In reflection seismology, we create a source with an airgun and then use receivers to register acoustic waves (an approximation) at the surface. From these measurements, we can predict a velocity field $c=c(x)$. This can be seen in the figure below taken from a research group Karlsruhe Institute of Technology at this link.
The 2D model pictured here shows (the red, yellow, and black colorbar) shows a model of P-wave velocity. This picture shows you the geometry of material interfaces of the subsurface. However, it does not directly tell you anything directly about rock composition. Table 5.4a at this link suggests that it would be hard to tell the difference between limestone and sandstone at 30% porosity. This would make predicting a P-wave velocity field possibly less useful than a direct map of the rock type.
Motivated by the discussion above, my questions are below.
(1) Is rock type not that important and geometry all that matters for the purpose of exploration geophysics? For reservoir modeling, is knowing the rock type important?
(2) If I get a core out of just one spot and map rock type with depth, can I then infer rock type over the whole field? For example, in this image, if I saw the black part correlates with, say, limestone, can I just blindly say "okay everywhere else in this image where I see black is probably limestone" (of course, this may lead to errors but seems a reasonable approach to me)?

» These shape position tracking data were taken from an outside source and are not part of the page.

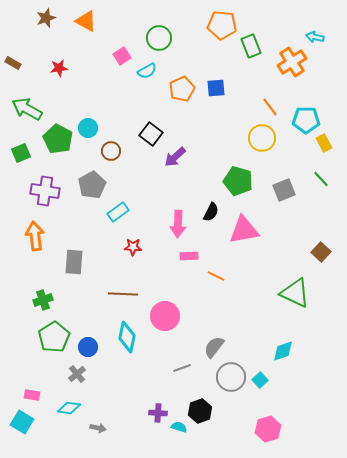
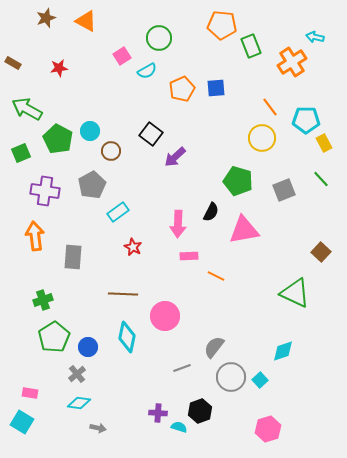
cyan circle at (88, 128): moved 2 px right, 3 px down
red star at (133, 247): rotated 24 degrees clockwise
gray rectangle at (74, 262): moved 1 px left, 5 px up
pink rectangle at (32, 395): moved 2 px left, 2 px up
cyan diamond at (69, 408): moved 10 px right, 5 px up
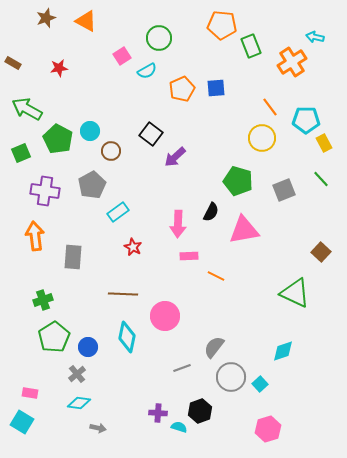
cyan square at (260, 380): moved 4 px down
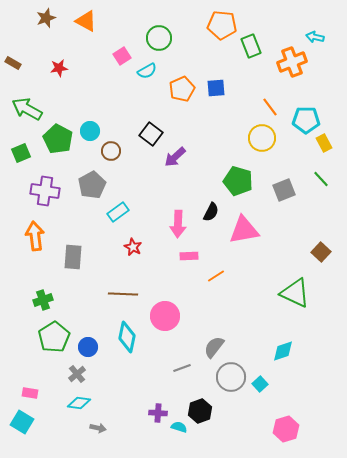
orange cross at (292, 62): rotated 12 degrees clockwise
orange line at (216, 276): rotated 60 degrees counterclockwise
pink hexagon at (268, 429): moved 18 px right
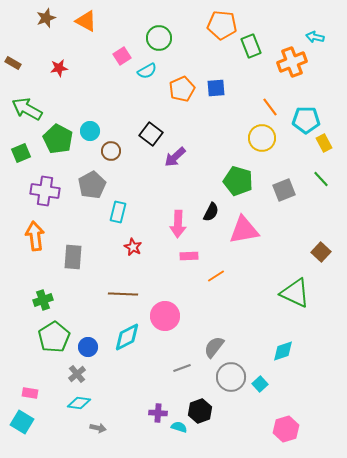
cyan rectangle at (118, 212): rotated 40 degrees counterclockwise
cyan diamond at (127, 337): rotated 52 degrees clockwise
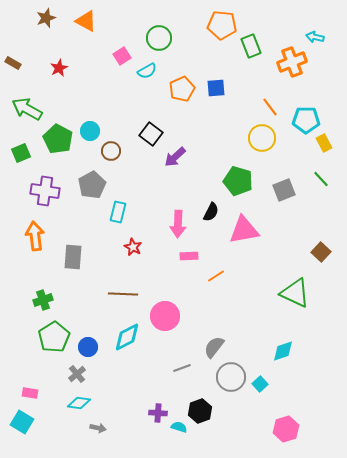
red star at (59, 68): rotated 18 degrees counterclockwise
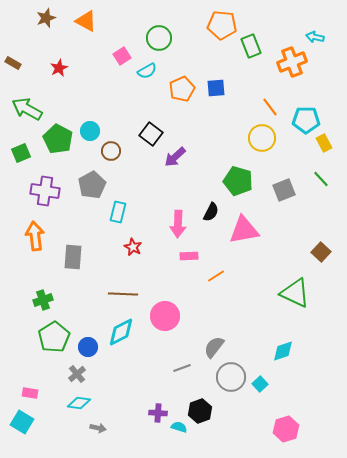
cyan diamond at (127, 337): moved 6 px left, 5 px up
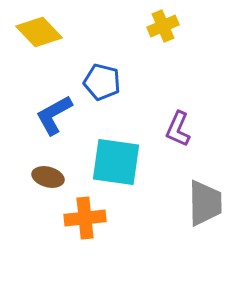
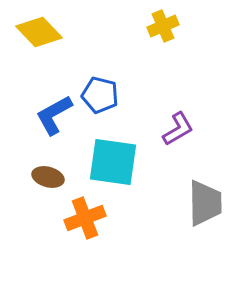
blue pentagon: moved 2 px left, 13 px down
purple L-shape: rotated 144 degrees counterclockwise
cyan square: moved 3 px left
orange cross: rotated 15 degrees counterclockwise
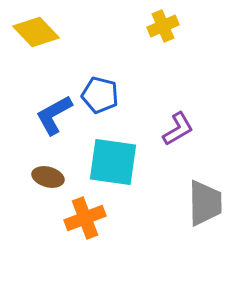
yellow diamond: moved 3 px left
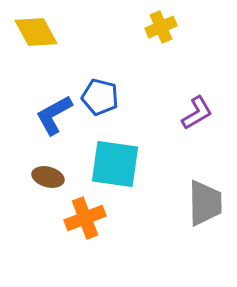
yellow cross: moved 2 px left, 1 px down
yellow diamond: rotated 15 degrees clockwise
blue pentagon: moved 2 px down
purple L-shape: moved 19 px right, 16 px up
cyan square: moved 2 px right, 2 px down
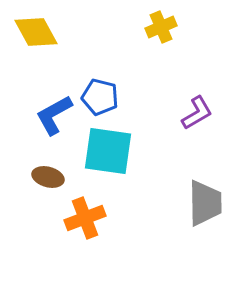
cyan square: moved 7 px left, 13 px up
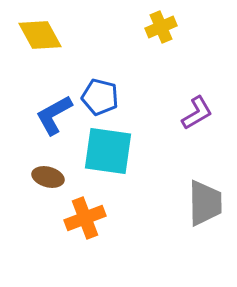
yellow diamond: moved 4 px right, 3 px down
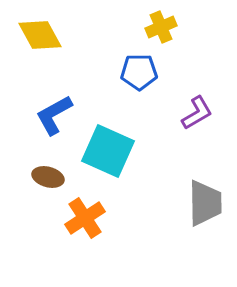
blue pentagon: moved 39 px right, 25 px up; rotated 15 degrees counterclockwise
cyan square: rotated 16 degrees clockwise
orange cross: rotated 12 degrees counterclockwise
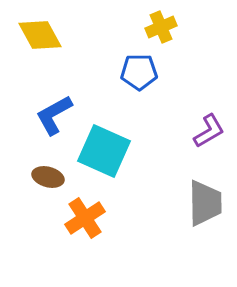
purple L-shape: moved 12 px right, 18 px down
cyan square: moved 4 px left
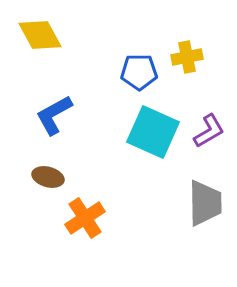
yellow cross: moved 26 px right, 30 px down; rotated 12 degrees clockwise
cyan square: moved 49 px right, 19 px up
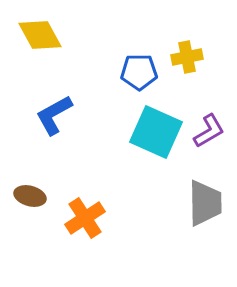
cyan square: moved 3 px right
brown ellipse: moved 18 px left, 19 px down
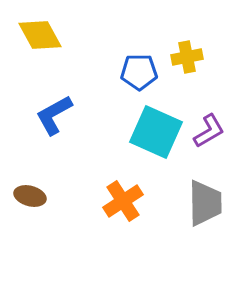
orange cross: moved 38 px right, 17 px up
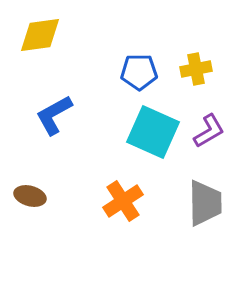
yellow diamond: rotated 69 degrees counterclockwise
yellow cross: moved 9 px right, 12 px down
cyan square: moved 3 px left
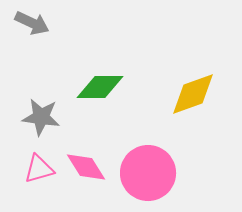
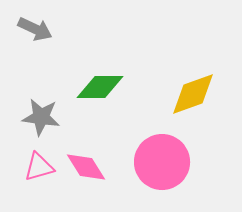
gray arrow: moved 3 px right, 6 px down
pink triangle: moved 2 px up
pink circle: moved 14 px right, 11 px up
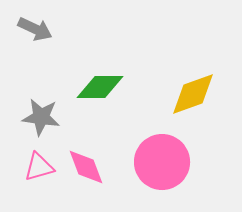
pink diamond: rotated 12 degrees clockwise
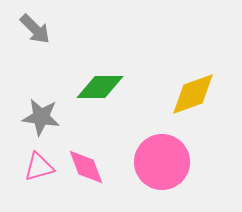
gray arrow: rotated 20 degrees clockwise
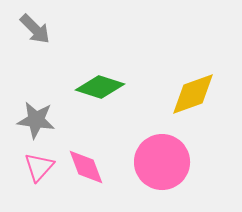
green diamond: rotated 18 degrees clockwise
gray star: moved 5 px left, 3 px down
pink triangle: rotated 32 degrees counterclockwise
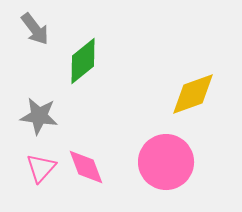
gray arrow: rotated 8 degrees clockwise
green diamond: moved 17 px left, 26 px up; rotated 57 degrees counterclockwise
gray star: moved 3 px right, 4 px up
pink circle: moved 4 px right
pink triangle: moved 2 px right, 1 px down
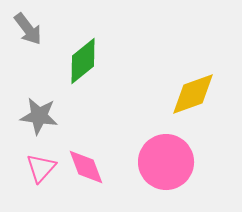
gray arrow: moved 7 px left
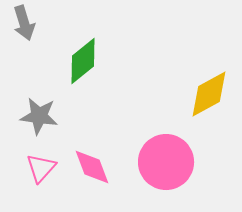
gray arrow: moved 4 px left, 6 px up; rotated 20 degrees clockwise
yellow diamond: moved 16 px right; rotated 9 degrees counterclockwise
pink diamond: moved 6 px right
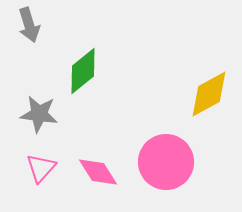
gray arrow: moved 5 px right, 2 px down
green diamond: moved 10 px down
gray star: moved 2 px up
pink diamond: moved 6 px right, 5 px down; rotated 12 degrees counterclockwise
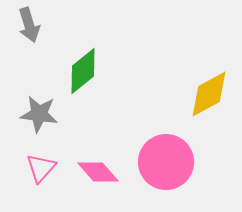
pink diamond: rotated 9 degrees counterclockwise
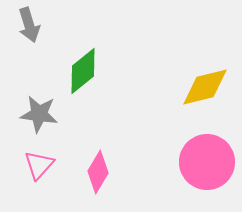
yellow diamond: moved 4 px left, 7 px up; rotated 15 degrees clockwise
pink circle: moved 41 px right
pink triangle: moved 2 px left, 3 px up
pink diamond: rotated 72 degrees clockwise
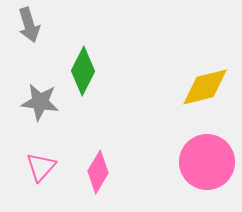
green diamond: rotated 24 degrees counterclockwise
gray star: moved 1 px right, 12 px up
pink triangle: moved 2 px right, 2 px down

(3) If I am able to extract a porosity, permeability field, an S-wave velocity field, and possibly many other fields, can I infer the rock type or at least, decrease my uncertainty in predicting rock type?
(4) In light of (1)-(3), I imagine that on large projects, geophysicists give their images to people more experienced with stratigraphy and the like. What kinds of questions can geophysicists answered with reasonable confidence? What kinds of questions can stratigraphers answer with/without given images from a geophysicist?
NOTE: I identify as an applied mathematician, so feel free to over-explain any geology.